As it happens, I have some knowledge of the French far right (including a couple of Venner's former associates), but I hesitate to write on the topic because even a balanced and quite dispassionate account would likely be interpreted in academic circles as some kind of endorsement of fascism.

The way one is supposed to deal with this sort of topic – if one deals with it at all – is to do it in the way David Sessions did it, writing at The Daily Beast. Sessions's analysis carries useful information but is heavily loaded with moral outrage and left-wing signaling to protect the author against any suggestion that he feels anything other than the greatest possible repugnance for the man in question and his ideas, and indeed for anyone associated with the French right.

Sessions talks, for example, of the Algerian conflict of the 1950s and early 60s having "further radicalized the already hysterically right-wing pieds-noirs, the French settlers in Algeria who, at the end of the bloody war, uprooted themselves from generations of history and moved en masse to metropolitan France. Though they successfully assimilated into French culture, they often supported the country’s emerging far-right party, the Front National…" Do we really need the "hysterically right-wing"? (And that was before they were further radicalized.)

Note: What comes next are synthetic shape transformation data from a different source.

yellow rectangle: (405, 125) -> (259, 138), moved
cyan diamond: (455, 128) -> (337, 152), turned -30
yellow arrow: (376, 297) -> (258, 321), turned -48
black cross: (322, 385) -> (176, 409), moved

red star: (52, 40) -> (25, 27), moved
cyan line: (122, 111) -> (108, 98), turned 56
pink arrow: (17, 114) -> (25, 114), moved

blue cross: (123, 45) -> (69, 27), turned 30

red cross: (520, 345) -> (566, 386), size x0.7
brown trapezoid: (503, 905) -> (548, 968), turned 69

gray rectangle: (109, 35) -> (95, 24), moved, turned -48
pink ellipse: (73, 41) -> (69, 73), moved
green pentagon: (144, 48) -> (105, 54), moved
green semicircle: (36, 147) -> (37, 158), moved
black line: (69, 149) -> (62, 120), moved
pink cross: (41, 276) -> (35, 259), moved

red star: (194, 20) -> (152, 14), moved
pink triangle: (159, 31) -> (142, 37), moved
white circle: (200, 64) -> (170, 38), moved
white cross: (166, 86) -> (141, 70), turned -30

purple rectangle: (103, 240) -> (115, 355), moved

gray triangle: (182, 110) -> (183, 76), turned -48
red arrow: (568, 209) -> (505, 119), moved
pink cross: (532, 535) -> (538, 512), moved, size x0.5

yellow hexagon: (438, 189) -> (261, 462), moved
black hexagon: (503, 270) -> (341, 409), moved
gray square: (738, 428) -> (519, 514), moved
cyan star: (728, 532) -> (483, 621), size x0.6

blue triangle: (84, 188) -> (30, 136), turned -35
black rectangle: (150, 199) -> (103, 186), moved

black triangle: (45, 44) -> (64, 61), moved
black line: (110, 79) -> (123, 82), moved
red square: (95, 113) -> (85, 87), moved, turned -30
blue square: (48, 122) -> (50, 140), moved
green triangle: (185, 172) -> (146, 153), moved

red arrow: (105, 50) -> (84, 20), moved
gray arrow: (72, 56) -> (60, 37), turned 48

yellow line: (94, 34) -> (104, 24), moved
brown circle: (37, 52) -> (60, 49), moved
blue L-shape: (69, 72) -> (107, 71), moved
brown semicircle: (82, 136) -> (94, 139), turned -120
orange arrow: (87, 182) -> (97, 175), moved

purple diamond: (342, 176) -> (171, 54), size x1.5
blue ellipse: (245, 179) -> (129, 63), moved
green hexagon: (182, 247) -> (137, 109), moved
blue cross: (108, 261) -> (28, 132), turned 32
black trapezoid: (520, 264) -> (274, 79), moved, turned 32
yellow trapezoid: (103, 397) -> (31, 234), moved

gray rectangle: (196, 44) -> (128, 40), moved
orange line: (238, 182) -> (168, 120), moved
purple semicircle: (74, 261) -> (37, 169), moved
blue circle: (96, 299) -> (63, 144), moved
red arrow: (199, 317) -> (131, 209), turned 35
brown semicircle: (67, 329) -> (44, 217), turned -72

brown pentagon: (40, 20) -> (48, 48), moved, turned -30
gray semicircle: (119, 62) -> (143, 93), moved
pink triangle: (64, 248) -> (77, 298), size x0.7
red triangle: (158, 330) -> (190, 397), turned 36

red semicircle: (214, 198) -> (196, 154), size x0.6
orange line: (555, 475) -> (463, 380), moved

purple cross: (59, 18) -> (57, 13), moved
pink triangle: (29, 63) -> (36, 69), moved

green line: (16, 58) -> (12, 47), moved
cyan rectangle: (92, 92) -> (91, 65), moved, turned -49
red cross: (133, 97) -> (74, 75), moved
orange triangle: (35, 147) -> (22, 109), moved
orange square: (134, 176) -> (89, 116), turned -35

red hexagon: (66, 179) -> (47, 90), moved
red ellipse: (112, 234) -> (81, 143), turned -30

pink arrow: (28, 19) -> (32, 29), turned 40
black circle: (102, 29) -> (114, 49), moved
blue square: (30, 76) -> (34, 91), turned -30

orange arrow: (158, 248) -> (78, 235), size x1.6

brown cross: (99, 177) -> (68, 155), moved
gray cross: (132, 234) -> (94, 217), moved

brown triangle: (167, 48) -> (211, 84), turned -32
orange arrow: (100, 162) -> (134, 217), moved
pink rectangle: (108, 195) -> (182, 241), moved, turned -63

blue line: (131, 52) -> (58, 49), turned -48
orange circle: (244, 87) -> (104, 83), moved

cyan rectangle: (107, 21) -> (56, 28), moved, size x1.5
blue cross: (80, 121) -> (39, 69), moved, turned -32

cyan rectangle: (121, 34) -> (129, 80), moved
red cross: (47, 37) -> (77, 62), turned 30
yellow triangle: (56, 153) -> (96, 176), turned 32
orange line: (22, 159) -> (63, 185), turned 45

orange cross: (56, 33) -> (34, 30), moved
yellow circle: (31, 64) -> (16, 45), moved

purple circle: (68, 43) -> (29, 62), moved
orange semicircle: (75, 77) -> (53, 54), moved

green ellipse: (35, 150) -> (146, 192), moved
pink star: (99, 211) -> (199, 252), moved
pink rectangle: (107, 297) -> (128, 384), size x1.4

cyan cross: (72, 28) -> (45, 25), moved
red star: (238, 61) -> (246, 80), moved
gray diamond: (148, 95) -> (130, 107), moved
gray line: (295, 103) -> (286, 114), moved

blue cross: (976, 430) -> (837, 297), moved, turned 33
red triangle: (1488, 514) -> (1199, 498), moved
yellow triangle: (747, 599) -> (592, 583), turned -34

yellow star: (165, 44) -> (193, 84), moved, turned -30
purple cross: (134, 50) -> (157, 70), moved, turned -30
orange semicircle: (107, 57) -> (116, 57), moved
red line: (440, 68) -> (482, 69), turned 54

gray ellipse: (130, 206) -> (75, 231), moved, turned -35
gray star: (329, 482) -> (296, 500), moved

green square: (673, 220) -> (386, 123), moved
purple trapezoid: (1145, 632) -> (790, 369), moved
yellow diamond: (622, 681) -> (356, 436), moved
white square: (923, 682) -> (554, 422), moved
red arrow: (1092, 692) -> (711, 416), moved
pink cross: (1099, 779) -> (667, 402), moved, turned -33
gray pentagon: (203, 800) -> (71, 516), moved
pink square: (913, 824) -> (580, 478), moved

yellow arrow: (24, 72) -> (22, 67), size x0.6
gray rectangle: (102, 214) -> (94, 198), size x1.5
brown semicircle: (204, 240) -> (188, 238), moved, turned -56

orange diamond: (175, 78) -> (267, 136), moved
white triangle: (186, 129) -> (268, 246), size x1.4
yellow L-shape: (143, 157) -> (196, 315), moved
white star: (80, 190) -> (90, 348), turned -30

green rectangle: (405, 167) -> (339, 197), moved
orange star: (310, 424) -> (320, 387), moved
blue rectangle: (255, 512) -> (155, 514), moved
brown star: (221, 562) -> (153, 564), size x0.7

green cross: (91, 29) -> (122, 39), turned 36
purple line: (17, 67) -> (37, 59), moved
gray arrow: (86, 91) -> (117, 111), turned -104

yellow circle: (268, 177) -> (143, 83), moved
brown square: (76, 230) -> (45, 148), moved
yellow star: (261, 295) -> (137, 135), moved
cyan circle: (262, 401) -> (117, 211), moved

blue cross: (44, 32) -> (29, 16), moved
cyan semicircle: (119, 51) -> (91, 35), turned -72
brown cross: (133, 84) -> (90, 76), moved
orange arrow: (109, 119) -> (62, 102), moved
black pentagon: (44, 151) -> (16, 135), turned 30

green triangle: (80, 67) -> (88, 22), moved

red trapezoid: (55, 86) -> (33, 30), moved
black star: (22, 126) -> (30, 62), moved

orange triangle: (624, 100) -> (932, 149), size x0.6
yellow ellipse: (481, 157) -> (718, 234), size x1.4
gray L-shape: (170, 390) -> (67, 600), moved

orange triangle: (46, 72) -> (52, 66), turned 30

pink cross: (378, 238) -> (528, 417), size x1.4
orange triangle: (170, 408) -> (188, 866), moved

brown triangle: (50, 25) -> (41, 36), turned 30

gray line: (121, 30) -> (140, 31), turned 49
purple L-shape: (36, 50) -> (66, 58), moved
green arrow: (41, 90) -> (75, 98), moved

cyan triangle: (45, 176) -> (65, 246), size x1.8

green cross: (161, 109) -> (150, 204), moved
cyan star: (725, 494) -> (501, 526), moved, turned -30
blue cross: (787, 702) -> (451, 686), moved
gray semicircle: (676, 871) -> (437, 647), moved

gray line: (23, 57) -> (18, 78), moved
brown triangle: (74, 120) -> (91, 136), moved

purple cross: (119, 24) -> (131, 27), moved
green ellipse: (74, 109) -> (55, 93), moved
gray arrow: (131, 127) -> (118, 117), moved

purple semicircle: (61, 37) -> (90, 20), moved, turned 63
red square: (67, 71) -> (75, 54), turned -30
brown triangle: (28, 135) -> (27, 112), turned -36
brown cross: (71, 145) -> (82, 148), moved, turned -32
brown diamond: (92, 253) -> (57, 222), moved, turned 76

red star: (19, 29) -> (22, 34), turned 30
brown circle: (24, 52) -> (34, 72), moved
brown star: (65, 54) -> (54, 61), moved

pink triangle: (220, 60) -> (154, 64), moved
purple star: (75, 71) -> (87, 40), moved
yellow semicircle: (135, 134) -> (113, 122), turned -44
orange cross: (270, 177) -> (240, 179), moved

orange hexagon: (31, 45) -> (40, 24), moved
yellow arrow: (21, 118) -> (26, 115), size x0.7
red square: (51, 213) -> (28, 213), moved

What leftists and politically-correct journalists don't seem to understand is that the hidden constraints on speech which have arisen over recent decades create pressures which are felt not just by educated moderates (like me) but also by less well-educated people of conservative disposition who are liable to react to such perceived constraints – spurred on, perhaps, by dramatic events like Venner's suicide – in unpredictable and possibly violent ways.

Friday, May 17, 2013

Europe's failing states

The homeland of Helen Blums, along with a number of other former Soviet or Eastern Bloc countries, is in trouble due to emigration and low birth rates. Latvia's president said recently that the country's independence would rapidly become unsustainable if the net outflow of population was not stopped.

And in a provocative piece on the problems of fertility and emigration in some European countries, Edward Hugh suggests that the international community should start thinking about a 'country resolution mechanism' along the lines of the mechanisms for dealing with failed banks recently debated in Europe.

Hugh refers to Wolfgang Lutz's low fertility trap hypothesis which involves self-reinforcing mechanisms which may lead to population meltdown.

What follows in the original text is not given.